State Auditor Hector Balderas pointed to that past comment after learning of Martinez’s budget proposal this week.

“I was disappointed to learn that Governor Susana Martinez cut the budget of the Office of the State Auditor by almost 9 percent after pledging during the campaign to join me in fighting government fraud, waste and abuse,” he said in a prepared statement.

“From uncovering the largest public school embezzlement in New Mexico history at Jemez Mountain Public Schools to identifying nearly $1 billion at risk in agency funds that were unaudited last year alone, my office has a record of effectively protecting New Mexicans with one of the smallest budgets in state government,” Balderas said. “These proposed cuts would impair both our abilities to ensure that government agencies and officials are accountable and transparent.”

Balderas said he had “not been approached by Governor Martinez’s office to discuss my budget, and I look forward to meeting with her and her staff to remedy this misunderstanding.”

Already one of the smaller state agency budgets

The state auditor’s office already operates on one of the smaller budgets in state government at about $3 million. From The Independent:

“The New Mexico Livestock Board and the Gaming Control Board work with annual budgets nearly double the size of the State Auditor’s office.

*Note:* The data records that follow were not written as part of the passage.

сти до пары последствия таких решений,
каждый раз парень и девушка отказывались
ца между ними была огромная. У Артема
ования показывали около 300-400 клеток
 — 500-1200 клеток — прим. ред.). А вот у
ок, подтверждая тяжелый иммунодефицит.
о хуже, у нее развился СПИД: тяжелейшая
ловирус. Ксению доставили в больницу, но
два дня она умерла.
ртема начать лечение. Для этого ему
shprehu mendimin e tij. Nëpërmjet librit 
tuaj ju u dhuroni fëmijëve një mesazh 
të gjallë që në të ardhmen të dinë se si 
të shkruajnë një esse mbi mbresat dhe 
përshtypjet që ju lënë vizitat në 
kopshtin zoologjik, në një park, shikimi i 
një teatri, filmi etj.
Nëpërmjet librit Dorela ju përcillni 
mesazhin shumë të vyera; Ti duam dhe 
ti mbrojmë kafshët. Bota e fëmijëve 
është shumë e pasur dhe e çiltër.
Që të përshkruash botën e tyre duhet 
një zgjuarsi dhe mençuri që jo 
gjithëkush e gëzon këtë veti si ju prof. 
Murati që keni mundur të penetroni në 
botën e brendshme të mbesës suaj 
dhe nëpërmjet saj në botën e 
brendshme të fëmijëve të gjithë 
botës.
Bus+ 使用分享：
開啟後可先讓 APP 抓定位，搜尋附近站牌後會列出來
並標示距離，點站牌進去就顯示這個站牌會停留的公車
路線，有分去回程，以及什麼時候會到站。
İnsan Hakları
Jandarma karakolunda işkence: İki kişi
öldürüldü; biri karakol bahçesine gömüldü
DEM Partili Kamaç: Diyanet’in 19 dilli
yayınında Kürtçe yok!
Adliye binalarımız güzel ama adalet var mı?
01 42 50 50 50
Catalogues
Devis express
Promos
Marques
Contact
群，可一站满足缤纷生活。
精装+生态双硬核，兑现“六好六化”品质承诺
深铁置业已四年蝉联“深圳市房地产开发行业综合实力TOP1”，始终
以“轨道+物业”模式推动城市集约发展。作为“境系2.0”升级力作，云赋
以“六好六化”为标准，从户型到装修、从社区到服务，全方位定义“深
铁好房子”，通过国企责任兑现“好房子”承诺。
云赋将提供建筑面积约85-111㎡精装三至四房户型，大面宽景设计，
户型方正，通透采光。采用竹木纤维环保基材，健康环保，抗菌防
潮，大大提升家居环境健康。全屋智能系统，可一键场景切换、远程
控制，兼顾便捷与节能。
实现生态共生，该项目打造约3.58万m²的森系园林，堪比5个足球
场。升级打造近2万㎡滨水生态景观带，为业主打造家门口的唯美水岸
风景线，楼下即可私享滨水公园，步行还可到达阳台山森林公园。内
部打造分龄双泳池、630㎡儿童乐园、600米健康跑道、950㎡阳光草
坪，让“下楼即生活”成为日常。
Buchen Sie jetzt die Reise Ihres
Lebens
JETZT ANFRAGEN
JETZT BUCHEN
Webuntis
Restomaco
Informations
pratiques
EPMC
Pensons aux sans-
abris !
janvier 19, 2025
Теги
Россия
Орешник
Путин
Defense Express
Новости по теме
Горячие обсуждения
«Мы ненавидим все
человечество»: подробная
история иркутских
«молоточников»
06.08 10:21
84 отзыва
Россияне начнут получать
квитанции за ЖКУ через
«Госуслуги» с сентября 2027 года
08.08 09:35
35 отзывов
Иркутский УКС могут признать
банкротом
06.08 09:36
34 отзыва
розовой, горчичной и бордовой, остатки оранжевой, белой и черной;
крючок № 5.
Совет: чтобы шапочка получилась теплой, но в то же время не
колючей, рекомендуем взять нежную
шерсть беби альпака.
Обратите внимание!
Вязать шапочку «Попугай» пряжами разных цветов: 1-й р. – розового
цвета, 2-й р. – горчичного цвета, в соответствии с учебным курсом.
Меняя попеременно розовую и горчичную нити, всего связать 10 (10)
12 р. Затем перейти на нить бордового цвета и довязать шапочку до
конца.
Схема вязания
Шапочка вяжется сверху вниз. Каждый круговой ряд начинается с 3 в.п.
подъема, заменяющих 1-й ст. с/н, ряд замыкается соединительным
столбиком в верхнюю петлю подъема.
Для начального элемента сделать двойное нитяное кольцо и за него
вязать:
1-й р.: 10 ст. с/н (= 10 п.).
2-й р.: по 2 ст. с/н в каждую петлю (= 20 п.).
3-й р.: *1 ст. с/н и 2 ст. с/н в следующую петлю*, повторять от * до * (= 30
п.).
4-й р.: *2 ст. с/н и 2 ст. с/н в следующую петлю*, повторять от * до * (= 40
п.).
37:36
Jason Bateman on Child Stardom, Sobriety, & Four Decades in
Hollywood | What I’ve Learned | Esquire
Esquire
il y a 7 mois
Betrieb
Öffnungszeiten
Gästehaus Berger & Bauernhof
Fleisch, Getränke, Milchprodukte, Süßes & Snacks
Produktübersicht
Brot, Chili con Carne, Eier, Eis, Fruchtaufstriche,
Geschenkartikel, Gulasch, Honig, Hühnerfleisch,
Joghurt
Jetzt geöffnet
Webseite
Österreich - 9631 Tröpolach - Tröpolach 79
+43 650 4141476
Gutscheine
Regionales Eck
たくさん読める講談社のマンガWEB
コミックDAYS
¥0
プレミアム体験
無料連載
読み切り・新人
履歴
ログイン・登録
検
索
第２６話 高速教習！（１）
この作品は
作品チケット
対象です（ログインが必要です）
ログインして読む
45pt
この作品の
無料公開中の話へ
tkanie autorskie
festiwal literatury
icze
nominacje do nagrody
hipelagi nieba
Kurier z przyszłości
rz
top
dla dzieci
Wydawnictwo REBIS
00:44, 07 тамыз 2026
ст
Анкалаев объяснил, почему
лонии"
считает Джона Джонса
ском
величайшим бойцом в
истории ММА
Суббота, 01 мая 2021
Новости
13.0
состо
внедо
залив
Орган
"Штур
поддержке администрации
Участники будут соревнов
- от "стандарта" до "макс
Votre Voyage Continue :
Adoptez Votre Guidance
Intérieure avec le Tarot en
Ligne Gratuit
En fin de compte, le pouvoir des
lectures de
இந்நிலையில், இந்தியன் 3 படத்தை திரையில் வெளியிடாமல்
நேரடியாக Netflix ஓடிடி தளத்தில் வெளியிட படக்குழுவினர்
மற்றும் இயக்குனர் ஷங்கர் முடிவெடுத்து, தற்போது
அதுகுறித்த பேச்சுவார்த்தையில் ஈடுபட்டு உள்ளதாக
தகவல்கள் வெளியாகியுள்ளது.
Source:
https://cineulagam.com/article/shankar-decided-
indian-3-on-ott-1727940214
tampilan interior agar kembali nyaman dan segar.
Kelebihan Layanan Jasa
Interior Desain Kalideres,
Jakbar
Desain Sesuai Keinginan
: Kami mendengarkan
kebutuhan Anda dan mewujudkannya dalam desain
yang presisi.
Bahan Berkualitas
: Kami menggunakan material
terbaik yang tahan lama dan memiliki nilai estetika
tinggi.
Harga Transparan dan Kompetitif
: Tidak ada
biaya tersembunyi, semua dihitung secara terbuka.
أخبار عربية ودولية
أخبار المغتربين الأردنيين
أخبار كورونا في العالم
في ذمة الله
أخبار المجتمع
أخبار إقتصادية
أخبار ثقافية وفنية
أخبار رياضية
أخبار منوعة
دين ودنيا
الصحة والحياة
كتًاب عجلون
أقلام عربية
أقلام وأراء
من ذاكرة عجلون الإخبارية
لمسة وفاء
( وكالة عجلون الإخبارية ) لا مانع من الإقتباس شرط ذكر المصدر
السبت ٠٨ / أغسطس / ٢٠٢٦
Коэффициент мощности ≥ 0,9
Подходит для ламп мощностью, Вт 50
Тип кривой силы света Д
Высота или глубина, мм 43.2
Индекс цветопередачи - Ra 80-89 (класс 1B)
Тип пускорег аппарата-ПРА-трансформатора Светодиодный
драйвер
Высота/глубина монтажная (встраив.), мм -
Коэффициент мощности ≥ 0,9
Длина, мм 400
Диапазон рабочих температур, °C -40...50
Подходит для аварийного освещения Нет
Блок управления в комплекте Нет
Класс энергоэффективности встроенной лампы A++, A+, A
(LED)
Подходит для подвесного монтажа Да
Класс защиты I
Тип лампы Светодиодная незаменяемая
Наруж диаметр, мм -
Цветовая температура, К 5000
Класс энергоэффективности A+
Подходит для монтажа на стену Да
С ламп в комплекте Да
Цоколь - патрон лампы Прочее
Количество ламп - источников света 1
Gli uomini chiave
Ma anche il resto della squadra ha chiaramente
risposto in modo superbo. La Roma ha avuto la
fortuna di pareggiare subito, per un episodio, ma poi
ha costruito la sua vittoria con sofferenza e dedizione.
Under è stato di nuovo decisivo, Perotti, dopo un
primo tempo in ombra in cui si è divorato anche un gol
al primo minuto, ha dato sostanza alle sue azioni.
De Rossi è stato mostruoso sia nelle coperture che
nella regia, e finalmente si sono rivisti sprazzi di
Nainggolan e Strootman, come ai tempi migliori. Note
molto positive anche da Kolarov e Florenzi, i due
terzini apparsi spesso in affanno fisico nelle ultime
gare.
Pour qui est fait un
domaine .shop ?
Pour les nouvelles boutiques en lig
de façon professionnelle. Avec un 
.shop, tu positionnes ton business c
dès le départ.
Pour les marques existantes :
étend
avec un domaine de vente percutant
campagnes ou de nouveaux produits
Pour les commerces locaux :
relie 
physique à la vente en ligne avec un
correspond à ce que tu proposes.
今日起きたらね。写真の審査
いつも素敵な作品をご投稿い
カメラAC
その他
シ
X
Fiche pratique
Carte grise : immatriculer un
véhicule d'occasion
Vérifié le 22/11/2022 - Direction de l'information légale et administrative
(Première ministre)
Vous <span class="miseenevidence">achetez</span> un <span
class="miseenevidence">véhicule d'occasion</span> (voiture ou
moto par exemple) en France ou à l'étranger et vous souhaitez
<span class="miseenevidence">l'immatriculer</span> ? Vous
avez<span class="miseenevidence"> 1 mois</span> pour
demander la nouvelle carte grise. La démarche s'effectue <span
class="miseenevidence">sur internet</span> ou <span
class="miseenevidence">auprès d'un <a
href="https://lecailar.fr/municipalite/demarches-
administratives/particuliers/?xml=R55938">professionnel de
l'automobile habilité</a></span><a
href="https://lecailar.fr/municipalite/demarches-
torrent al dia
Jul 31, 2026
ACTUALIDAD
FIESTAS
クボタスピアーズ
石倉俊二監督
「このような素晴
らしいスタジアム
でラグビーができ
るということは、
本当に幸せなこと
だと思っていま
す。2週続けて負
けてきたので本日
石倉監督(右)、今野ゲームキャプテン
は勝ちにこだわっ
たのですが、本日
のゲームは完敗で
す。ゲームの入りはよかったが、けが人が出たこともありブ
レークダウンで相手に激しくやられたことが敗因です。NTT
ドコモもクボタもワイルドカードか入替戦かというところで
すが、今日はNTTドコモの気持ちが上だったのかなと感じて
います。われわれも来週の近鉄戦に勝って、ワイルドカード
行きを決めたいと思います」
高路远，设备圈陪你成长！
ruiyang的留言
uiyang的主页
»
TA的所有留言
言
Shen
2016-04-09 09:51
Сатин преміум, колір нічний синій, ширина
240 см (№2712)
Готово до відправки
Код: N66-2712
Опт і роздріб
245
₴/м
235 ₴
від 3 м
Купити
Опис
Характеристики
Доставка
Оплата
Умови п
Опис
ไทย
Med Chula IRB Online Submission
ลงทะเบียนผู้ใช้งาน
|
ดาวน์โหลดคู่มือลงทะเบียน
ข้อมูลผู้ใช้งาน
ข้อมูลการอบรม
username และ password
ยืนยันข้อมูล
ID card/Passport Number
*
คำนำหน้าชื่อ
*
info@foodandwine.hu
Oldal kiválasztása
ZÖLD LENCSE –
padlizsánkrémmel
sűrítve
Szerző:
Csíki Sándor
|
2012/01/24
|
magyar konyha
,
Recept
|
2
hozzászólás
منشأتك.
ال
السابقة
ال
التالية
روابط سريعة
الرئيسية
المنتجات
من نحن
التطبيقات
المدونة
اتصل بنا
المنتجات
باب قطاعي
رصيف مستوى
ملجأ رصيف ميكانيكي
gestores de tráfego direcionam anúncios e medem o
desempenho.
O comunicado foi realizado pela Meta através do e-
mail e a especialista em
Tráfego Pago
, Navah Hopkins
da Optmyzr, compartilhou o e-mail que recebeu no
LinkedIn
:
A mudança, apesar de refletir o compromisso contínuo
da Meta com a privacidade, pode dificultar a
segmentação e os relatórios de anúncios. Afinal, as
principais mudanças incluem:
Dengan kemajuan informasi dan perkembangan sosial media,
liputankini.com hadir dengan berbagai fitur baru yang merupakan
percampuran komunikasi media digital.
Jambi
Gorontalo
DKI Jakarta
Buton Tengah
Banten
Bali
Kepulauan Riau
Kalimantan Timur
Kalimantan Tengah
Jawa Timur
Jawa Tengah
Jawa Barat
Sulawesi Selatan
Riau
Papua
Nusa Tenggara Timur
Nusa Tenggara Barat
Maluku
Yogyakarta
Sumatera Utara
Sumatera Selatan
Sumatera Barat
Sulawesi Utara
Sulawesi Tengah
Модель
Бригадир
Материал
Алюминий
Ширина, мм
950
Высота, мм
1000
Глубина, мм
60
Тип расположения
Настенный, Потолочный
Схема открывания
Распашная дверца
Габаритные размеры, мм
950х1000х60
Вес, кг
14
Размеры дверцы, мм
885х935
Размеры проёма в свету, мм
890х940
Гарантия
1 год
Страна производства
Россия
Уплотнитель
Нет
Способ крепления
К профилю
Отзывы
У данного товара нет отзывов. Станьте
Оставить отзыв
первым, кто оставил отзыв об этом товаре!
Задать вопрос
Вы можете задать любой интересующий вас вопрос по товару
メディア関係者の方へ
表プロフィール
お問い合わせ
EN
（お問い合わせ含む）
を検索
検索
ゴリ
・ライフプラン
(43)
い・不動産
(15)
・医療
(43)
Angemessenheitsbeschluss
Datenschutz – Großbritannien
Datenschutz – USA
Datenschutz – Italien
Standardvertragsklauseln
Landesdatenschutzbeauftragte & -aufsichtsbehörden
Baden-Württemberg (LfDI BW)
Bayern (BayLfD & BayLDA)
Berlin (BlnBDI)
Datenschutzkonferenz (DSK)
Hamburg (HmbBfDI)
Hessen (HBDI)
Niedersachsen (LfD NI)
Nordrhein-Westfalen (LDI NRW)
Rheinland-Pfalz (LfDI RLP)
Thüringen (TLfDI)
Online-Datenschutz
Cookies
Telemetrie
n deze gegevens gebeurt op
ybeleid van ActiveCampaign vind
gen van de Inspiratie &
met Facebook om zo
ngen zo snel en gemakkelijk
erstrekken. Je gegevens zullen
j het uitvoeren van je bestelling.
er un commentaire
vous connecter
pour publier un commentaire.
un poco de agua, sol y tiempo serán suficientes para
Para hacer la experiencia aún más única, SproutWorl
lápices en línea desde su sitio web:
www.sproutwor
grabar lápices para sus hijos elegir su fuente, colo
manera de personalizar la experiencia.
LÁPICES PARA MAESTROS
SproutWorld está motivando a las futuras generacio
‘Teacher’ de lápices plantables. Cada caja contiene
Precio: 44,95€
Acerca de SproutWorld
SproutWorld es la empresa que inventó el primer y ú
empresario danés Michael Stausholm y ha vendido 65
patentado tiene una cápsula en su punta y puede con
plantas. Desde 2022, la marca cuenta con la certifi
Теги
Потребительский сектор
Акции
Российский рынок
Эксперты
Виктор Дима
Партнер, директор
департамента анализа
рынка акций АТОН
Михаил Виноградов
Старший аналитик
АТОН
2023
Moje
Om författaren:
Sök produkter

Meanwhile the Legislative Building Services at the State Capitol, at $4 million, possesses more funding each year than the agency, according to a breakdown of funding for state agencies.

“In fact, the State Commission on Public Records, which gets nearly $2.9 million, appears in a neck-and-neck race with the State Auditor’s Office to see which agency gets more funding.”

The state auditor’s funding comes from both general fund appropriations and money generated from audit fees collected by the office. In 2009, the Legislature and governor slashed the state auditor’s general fund appropriation by 14 percent and required the office to derive a greater percentage of its budget from the audit fund.

But the audit fund has been largely depleted. Last year, lawmakers and the governor required the auditor to take $418,000 from the fund. In the coming fiscal year the fund will be about $200,000 short of that.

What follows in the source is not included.